Question: How To Evaluate The Scoring Scheme Used In Pairwise Alignment
0
5.4 years ago by
Maria150
Maria150 wrote:

Hello, I want to align two nucleotide sequences using a semi global alignment method where gaps are for free at the end of sequences. I'm using simple scoring scheme i.e constants for match , mismatch and gap. The problem is that I don't know what score shall I choose knowing that by changing the length of aligned sequences is changing also . Below is an example of sequences : 1- longer sequence: cggacgtgccattgcatgccccgggacgc 2- shorter sequence: acgtggattacgagagaga The alignment should look like this `

``````cgggacgtgccattgcatgccccgggacgc
--- acgtggatt-----------------
``````

*question : how to evaluate the scoring scheme i'm using in order to chose the best ? *

Thanks in advance for any suggestion

modified 5.2 years ago by Biostar ♦♦ 20 • written 5.4 years ago by Maria150

What do you mean by what score should you choose? The score for matching, mismatching and gaps?
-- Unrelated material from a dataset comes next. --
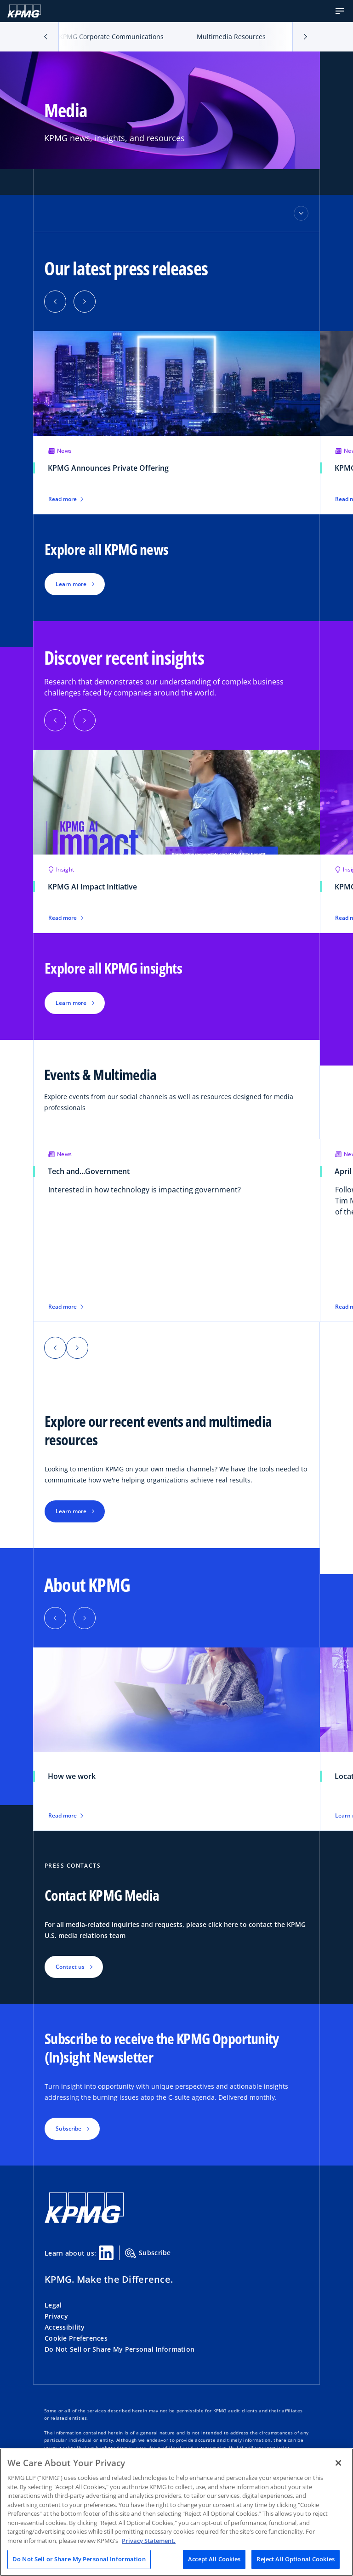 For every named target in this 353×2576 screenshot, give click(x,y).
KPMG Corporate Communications (111, 36)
yes for example match , mismatch gap : +1,-1,-2 is one option but how to evaluate this choice ? and why not + 1,-1,-3 for example etc ..

2
5.4 years ago by
Niek De Klein2.4k
Netherlands
Niek De Klein2.4k wrote:

It depends on your dataset. For simple alignments (like the one you showed) having +1/-1 for match/mismatch is usually good enough. However, this does not take into consideration the difference between mutations, like transversion and transition. If you want to include this you want to probably use the Kimura model, which gives a scoring model like this:

``````  A C G T
A 6 1 2 1
C 1 6 1 2
G 2 1 6 1
T 1 2 1 6
``````

For gap penalty it depends on how divergent the sequences are that you are aligning. For closely related organisms, take a low gap penalty. The more divergent organisms, take a higher gap penalty.